Atlantic City Electric’s energy efficiency proposal was more modest from the start, so perhaps the BPU will pare it down less. ACE wants to spend an additional $99 million over three years on such things as energy use assessments, incentives for efficiency upgrades and rebates on efficient products. It estimates a typical residential customer will pay another 30 cents a month in the first year.

Late summer and heading into fall many New Jersey residents have seen surprising increases in their electric bills, but these aren’t from the clean energy costs they may be dreading. Blame the pandemic and the reaction to it for them too.

From March through summer Gov. Murphy barred utility workers from entering dwellings, so those with meters indoors got estimated readings instead of actual usage.

At the same time, power usage increased as people spent more time at home and often worked from there. Instead of turning down the air conditioning and shutting everything off for the day while adults worked and kids were in school, they kept it cool and with TVs, computers, lights and all running. A Columbia University study early in the New York lockdown found weekday energy usage increased 7% and midday usage by 23%. Atlantic City Electric said hotter summer weather was also a factor.

Now that meters have been read, bills are catching up with what people actually used and they’re complaining. The BPU in one month has received 26 complaints from ACE customers, 229 from those with PSEG and 36 from JCP&L.

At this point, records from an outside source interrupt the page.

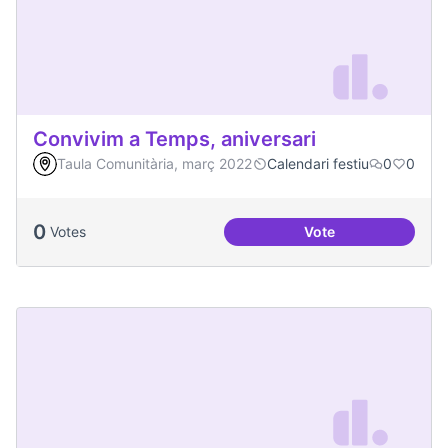
Convivim a Temps, aniversari
Taula Comunitària, març 2022
Calendari festiu
0
0
0
Votes
Vote
Convivim a Temps, 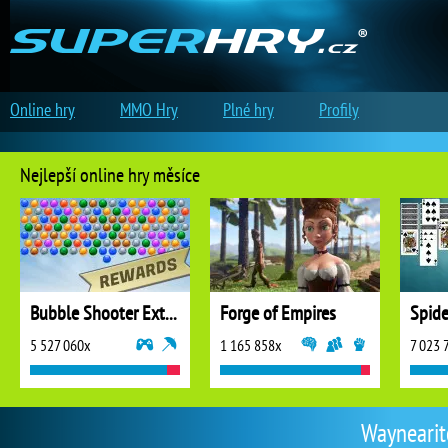
Online hry
MMO Hry
Plné hry
Profily
Nejlepší online hry měsíce
Bubble Shooter Extreme
Forge of Empires
5 527 060x
1 165 858x
7 023 
Waynearito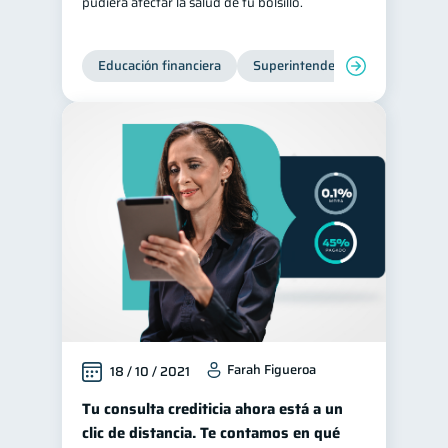
pudiera afectar la salud de tu bolsillo.
Educación financiera
Superintendencia de Bancos
Farah Figueroa
18 / 10 / 2021
Tu consulta crediticia ahora está a un
clic de distancia. Te contamos en qué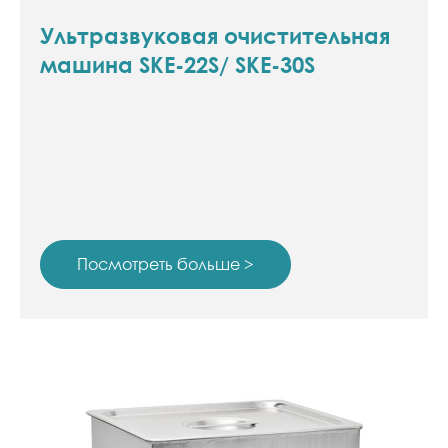
Ультразвуковая очистительная
машина SKE-22S/ SKE-30S
Посмотреть больше >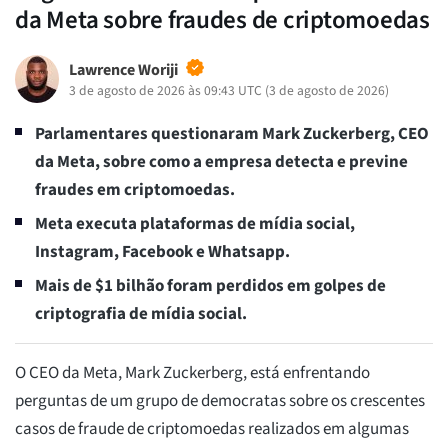
da Meta sobre fraudes de criptomoedas
Lawrence Woriji
3 de agosto de 2026 às 09:43 UTC
(
3 de agosto de 2026
)
Parlamentares questionaram
Mark Zuckerberg, CEO
da Meta, sobre como a empresa detecta e previne
fraudes em criptomoedas.
Meta executa plataformas de mídia social,
Instagram, Facebook e Whatsapp.
Mais de $1 bilhão foram perdidos em golpes de
criptografia de mídia social.
O CEO da Meta, Mark Zuckerberg, está enfrentando
perguntas de um grupo de democratas sobre os crescentes
casos de fraude de criptomoedas realizados em algumas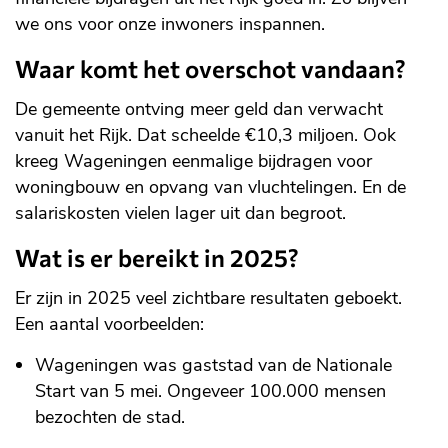
we ons voor onze inwoners inspannen.
Waar komt het overschot vandaan?
De gemeente ontving meer geld dan verwacht
vanuit het Rijk. Dat scheelde €10,3 miljoen. Ook
kreeg Wageningen eenmalige bijdragen voor
woningbouw en opvang van vluchtelingen. En de
salariskosten vielen lager uit dan begroot.
Wat is er bereikt in 2025?
Er zijn in 2025 veel zichtbare resultaten geboekt.
Een aantal voorbeelden:
Wageningen was gaststad van de Nationale
Start van 5 mei. Ongeveer 100.000 mensen
bezochten de stad.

These increases will go away after bills are adjusted for usage estimates (if any) and work and school return to normal (hopefully soon).

There are, of course, more clean energy bills coming due soon. The utilities also have proposals before the BPU to pay for electric-vehicle infrastructure, giant battery facilities and smart meters. After that will be the cost of the massive development of offshore wind energy. Clean energy technology is expensive, and much depends on how much the technology improves over the next decade.

The worry of consumers and businesses, shared by the BPU, is that adding up these cost streams might be enough to drown New Jersey residents and companies. By keeping an eye on what their peers in other states are paying, they’ll be in a better position to decide whether New Jersey’s choice of energy policy is worth it.